#### Aim of the task:
Would you return the records below character for character, without any images?

--- Input material ---

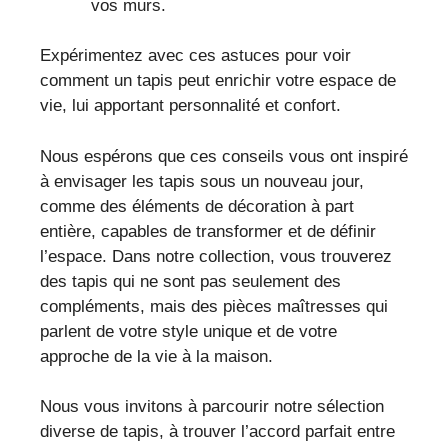
vos murs.
Expérimentez avec ces astuces pour voir
comment un tapis peut enrichir votre espace de
vie, lui apportant personnalité et confort.
Nous espérons que ces conseils vous ont inspiré
à envisager les tapis sous un nouveau jour,
comme des éléments de décoration à part
entière, capables de transformer et de définir
l’espace. Dans notre collection, vous trouverez
des tapis qui ne sont pas seulement des
compléments, mais des pièces maîtresses qui
parlent de votre style unique et de votre
approche de la vie à la maison.
Nous vous invitons à parcourir notre sélection
diverse de tapis, à trouver l’accord parfait entre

---

#### Result for this task:
vos murs.
Expérimentez avec ces astuces pour voir
comment un tapis peut enrichir votre espace de
vie, lui apportant personnalité et confort.
Nous espérons que ces conseils vous ont inspiré
à envisager les tapis sous un nouveau jour,
comme des éléments de décoration à part
entière, capables de transformer et de définir
l’espace. Dans notre collection, vous trouverez
des tapis qui ne sont pas seulement des
compléments, mais des pièces maîtresses qui
parlent de votre style unique et de votre
approche de la vie à la maison.
Nous vous invitons à parcourir notre sélection
diverse de tapis, à trouver l’accord parfait entre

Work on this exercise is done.